2-Réglementation macroprudentielle : La réglementation prudentielle qui s’applique aux
banques a pour fonction de brider les comportements à risque et de minimiser la probabilité de crise
en visant deux objectifs. Elle doit contribuer à la sécurité de chaque intermédiaire bancaire afin de
protéger les déposants ou les investisseurs, face à d’éventuelles défaillances individuelles. Telle est la
dimension traditionnelle de dispositifs prudentiels – qualifiés de microprudentiels et dénommés Bâle I
ou Bâle II qui cherchent à limiter le risque de détresse financière pour des institutions individuelles,
indépendamment de leur impact sur le reste de l’économie. Mais la réglementation bancaire doit
également stabiliser le système monétaire et financier dans son architecture globale, compte tenu de
ses fonctions macroéconomiques. Autrement dit, elle a pour objet de contenir le risque systémique.
On voit donc bien ainsi que la finalité d’une telle approche macroprudentielle consiste à assurer la
stabilité et la continuité des échanges au sein de la sphère financière, même si elle implique aussi de
limiter les sources de surendettement. Enfin, elle vise à juguler tout risque de détresse financière qui
induirait des pertes significatives en termes de croissance, comme ce fut le cas par exemple avec la
crise systémique de 2008-2009.
Analyse
Dans le domaine de la coordination des politiques monétaires ou de change, le Sommet de Séoul
constitue un échec. En effet, aucun accord politique n’a été possible, la Chine y étant opposée aussi
bien sur la réduction des déséquilibres globaux, que sur la gouvernance mondiale du système
monétaire et les politiques de change. Plutôt que d’adopter de nouvelles règles, les participants se
sont donc modestement contentés de confier au FMI le soin d’approfondir la réflexion sur la
compatibilité globale des politiques macroéconomiques. En revanche, en ce qui concerne les
réglementations prudentielles, le G20 de Séoul marque de réels progrès, insuffisamment soulignés.

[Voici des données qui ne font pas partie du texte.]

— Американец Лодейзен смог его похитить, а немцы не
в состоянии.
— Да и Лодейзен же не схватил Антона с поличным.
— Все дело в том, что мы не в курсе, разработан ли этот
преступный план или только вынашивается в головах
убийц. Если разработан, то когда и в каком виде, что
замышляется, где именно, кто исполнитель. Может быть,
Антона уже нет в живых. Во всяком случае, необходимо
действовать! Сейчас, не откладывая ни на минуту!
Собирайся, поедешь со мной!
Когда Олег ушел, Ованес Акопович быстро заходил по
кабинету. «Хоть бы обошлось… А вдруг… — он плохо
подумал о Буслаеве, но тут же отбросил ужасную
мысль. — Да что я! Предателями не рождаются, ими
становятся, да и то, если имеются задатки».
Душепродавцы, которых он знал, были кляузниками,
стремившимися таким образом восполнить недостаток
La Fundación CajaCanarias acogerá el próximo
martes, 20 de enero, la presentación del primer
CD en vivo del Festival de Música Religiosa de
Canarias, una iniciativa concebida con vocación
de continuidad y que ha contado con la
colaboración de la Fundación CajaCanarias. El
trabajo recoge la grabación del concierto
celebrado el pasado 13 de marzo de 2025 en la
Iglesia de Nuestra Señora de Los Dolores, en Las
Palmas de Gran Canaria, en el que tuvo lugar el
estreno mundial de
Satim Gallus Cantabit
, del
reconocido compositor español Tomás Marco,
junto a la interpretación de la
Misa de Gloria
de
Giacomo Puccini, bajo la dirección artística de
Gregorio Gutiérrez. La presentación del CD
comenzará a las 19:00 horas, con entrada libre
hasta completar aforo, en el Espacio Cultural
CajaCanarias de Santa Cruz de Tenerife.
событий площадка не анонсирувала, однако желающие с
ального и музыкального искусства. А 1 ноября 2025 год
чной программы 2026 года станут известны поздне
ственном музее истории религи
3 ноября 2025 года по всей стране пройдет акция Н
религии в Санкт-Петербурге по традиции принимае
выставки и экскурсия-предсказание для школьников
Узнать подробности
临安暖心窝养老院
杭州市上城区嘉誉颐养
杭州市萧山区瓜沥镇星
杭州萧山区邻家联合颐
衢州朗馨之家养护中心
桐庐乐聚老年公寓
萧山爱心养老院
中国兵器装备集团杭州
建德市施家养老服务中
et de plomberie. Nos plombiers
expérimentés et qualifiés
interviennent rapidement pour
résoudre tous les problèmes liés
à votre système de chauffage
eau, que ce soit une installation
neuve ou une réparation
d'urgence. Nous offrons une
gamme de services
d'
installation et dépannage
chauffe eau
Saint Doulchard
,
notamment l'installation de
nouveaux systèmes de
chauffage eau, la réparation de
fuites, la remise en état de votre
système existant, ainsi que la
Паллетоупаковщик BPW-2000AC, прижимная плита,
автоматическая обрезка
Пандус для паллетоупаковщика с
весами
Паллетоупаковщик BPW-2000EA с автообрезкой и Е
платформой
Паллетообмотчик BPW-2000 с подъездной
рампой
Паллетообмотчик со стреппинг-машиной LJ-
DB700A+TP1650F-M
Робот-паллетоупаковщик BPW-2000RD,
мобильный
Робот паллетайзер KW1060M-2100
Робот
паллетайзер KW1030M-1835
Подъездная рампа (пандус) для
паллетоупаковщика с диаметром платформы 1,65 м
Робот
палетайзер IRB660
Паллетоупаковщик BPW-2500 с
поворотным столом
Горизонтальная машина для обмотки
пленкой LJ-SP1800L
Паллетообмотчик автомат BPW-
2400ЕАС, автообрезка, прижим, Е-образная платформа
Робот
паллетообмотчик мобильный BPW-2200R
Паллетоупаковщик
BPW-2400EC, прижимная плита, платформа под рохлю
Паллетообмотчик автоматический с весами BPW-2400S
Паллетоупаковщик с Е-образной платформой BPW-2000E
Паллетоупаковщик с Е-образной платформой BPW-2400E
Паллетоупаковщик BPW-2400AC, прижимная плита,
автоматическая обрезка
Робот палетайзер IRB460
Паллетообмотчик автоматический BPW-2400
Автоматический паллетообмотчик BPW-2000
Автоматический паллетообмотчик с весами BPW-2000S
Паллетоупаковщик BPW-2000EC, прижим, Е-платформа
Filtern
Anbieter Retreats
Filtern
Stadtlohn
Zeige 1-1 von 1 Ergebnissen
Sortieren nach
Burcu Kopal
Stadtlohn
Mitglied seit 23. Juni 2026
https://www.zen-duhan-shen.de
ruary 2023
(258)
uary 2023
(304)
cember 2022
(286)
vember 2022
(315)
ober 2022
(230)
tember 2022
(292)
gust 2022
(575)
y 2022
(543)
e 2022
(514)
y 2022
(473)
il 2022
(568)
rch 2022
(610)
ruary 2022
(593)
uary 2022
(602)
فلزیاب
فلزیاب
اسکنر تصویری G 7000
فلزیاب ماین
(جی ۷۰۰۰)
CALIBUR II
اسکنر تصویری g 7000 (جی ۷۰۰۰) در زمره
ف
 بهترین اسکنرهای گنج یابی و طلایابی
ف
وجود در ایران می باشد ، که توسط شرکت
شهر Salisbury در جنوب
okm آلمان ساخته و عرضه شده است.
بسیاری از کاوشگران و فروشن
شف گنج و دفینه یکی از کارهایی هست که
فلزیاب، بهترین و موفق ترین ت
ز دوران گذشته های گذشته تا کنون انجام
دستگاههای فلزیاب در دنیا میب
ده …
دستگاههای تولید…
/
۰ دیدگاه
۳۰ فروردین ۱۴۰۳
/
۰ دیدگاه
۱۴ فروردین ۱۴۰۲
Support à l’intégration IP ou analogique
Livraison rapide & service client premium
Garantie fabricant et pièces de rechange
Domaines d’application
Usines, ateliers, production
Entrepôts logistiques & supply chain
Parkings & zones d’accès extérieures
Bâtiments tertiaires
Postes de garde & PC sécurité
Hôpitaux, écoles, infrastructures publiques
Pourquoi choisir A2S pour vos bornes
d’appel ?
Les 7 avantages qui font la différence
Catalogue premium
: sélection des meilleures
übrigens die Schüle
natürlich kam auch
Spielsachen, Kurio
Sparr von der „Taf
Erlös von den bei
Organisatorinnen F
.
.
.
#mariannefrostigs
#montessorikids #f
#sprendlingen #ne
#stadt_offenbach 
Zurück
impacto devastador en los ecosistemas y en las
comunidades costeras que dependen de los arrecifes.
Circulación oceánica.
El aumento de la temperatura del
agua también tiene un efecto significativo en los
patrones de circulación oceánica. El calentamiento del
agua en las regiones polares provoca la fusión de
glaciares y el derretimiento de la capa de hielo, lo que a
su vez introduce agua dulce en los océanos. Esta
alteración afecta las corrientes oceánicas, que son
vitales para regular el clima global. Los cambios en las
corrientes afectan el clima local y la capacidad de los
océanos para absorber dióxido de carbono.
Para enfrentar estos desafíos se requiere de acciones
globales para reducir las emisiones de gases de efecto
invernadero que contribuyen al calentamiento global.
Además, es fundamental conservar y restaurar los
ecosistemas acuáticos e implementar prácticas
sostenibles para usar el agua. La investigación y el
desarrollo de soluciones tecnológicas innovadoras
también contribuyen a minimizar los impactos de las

Le nouveau dispositif macroprudentiel, que l’on dénomme déjà Bâle III, prévoit d’augmenter
significativement les provisions en capitaux propres des banques et d’introduire de nouveaux ratios
de liquidité et de levier – qu’elles devront impérativement respecter. Autant de mesures qui sont de
nature à limiter les prises de risques – illiquidité, insolvabilité, transformations d’échéances – des
banques. Quant aux risques de contagion et de défaillances bancaires en cascade, plusieurs lignes
d’action ont été arrêtées : 1) réduire l’importance systémique de certains établissements en
plafonnant leur taille ou en restreignant la gamme de leurs opérations sur les marchés d’actifs; 2)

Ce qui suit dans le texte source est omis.